A pipeline has a couple key concepts:

* An **input** is data that needs to be provided to the pipeline when it is run,
such as the user to generate recommendations for. Inputs have specified data
types, and it is an error to provide an input value of an unexpected type.
* A **component** processes input data and produces an output. It can be either
a Python function or object (anything that implements the :class:`Component`
protocol) that takes inputs as keyword arguments and returns an output.

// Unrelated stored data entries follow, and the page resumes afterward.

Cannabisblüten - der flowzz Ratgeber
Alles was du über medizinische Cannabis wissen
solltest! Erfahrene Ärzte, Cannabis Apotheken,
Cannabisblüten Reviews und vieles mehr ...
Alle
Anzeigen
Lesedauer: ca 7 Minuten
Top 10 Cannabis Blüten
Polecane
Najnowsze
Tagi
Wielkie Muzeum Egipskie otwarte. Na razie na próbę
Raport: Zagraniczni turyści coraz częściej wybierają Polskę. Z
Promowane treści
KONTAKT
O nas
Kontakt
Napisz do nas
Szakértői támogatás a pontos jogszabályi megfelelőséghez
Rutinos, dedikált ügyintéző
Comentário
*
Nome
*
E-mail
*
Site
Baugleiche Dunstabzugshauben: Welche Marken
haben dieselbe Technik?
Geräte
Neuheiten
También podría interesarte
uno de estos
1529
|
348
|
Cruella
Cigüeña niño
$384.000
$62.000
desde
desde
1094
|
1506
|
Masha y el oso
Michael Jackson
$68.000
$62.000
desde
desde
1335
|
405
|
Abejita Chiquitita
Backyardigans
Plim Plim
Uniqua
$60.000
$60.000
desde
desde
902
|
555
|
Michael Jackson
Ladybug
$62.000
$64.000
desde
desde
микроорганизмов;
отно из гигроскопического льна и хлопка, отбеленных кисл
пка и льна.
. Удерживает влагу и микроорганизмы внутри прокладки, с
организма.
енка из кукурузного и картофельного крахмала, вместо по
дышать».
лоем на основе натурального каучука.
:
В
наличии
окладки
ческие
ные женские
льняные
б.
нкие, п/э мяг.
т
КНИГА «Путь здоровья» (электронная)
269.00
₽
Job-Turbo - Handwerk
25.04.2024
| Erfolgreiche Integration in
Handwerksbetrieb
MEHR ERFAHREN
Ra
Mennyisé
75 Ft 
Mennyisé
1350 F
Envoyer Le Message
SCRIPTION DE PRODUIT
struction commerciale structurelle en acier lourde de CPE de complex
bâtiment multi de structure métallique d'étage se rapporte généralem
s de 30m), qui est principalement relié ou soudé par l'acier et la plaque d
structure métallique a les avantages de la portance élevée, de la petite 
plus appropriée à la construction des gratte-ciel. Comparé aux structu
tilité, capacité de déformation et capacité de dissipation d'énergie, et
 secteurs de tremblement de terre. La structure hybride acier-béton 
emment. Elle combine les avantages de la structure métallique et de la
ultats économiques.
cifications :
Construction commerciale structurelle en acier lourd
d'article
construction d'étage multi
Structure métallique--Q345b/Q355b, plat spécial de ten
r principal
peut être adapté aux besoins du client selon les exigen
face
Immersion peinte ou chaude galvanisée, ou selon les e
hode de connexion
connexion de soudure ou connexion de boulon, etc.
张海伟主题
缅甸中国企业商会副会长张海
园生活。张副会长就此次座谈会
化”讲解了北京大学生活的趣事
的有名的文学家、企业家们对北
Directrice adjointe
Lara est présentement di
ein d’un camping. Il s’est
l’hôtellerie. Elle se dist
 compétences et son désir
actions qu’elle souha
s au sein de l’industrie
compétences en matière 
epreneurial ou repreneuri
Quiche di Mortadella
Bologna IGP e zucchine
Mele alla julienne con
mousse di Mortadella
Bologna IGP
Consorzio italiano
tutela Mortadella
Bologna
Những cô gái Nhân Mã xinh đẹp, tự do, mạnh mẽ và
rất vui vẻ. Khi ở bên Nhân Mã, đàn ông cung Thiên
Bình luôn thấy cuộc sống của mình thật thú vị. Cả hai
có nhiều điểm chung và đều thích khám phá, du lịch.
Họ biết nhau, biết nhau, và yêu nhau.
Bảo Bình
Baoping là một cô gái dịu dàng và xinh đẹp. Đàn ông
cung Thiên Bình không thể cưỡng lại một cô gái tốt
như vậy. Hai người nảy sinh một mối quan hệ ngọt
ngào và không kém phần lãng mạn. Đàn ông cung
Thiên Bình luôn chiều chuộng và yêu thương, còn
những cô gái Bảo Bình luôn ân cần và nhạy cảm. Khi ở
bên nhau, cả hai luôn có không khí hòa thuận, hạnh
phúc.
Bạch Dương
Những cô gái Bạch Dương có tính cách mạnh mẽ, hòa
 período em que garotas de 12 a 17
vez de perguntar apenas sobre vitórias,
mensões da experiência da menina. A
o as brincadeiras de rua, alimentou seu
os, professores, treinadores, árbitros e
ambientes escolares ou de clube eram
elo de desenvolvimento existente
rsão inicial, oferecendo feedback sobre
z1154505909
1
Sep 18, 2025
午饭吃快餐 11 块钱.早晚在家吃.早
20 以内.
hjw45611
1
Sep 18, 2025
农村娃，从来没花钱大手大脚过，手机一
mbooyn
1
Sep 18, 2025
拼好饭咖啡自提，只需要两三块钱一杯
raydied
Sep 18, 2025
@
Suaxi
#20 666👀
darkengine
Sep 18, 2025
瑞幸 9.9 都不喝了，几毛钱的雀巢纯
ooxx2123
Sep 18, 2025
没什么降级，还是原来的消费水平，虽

These are arranged in a directed acyclic graph, consisting of:

* **Nodes** (represented by :class:`Node`), which correspond to either *inputs*
or *components*.
* **Connections** from one node's input to another node's data (or to a fixed
data value). This is how the pipeline knows which components depend on other
components and how to provide each component with the inputs it requires; see
:ref:`pipeline-connections` for details.

Each node has a name that can be used to look up the node with
:meth:`Pipeline.node` and appears in serialization and logging situations. Names
must be unique within a pipeline.

.. _pipeline-connections:

Connections
-----------

Components declare their inputs as keyword arguments on their call signatures
(either the function call signature, if it is a bare function, or the
``__call__`` method if it is implemented by a class). In a pipeline, these
inputs can be connected to a source, which the pipeline will use to obtain a
value for that parameter when running the pipeline. Inputs can be connected to
the following types:

* A :class:`Node`, in which case the input will be provided from the
corresponding pipeline input or component return value. Nodes are
returned by :meth:`create_input` or :meth:`add_component`, and can be
looked up after creation with :meth:`node`.
* A Python object, in which case that value will be provided directly to
the component input argument.

These input connections are specified via keyword arguments to the
:meth:`Pipeline.add_component` or :meth:`Pipeline.connect` methods — specify the
component's input name(s) and the node or data to which each input should be
wired.

You can also use :meth:`Pipeline.add_default` to specify default connections. For example,
you can specify a default for ``user``::

pipe.add_default('user', user_history)

With this default in place, if a component has an input named ``user`` and that
input is not explicitly connected to a node, then the ``user_history`` node will
be used to supply its value. Judicious use of defaults can reduce the amount of
code overhead needed to wire common pipelines.

.. note::

You cannot directly wire an input another component using only that
component's name; if you only have a name, pass it to :meth:`node`
to obtain the node. This is because it would be impossible to
distinguish between a string component name and a string data value.

.. note::

You do not usually need to call this method directly; when possible,
provide the wirings when calling :meth:`add_component`.

.. _pipeline-execution:

Execution
---------

Once configured, a pipeline can be run with :meth:`Pipeline.run`. This
method takes two types of inputs:

* Positional arguments specifying the node(s) to run and whose results should
be returned. This is to allow partial runs of pipelines (e.g. to only score
items without ranking them), and to allow multiple return values to be
obtained (e.g. initial item scores and final rankings, which may have
altered scores).

If no components are specified, it is the same as specifying the last
component added to the pipeline.

* Keyword arguments specifying the values for the pipeline's inputs, as defined by
calls to :meth:`create_input`.

Pipeline execution logically proceeds in the following steps:

1. Determine the full list of pipeline components that need to be run
in order to run the specified components.
2. Run those components in order, taking their inputs from pipeline
inputs or previous components as specified by the pipeline
connections and defaults.
3. Return the values of the specified components. If a single
component is specified, its value is returned directly; if two or
more components are specified, their values are returned in a tuple.

.. _pipeline-names:

Component Names
---------------

As noted above, each component (and pipeline input) has a *name* that is unique
across the pipeline. For consistency and clarity, we recommend naming
components with a verb or kebab-case verb phrase that captures the action that component performs, such as:

* ``recommend``
* ``rerank``
* ``score``
* ``lookup-user-history``
* ``embed-items``

Component nodes can also have *aliases*, allowing them to be accessed by more
than one name. Use :meth:`Pipeline.alias` to define these aliases.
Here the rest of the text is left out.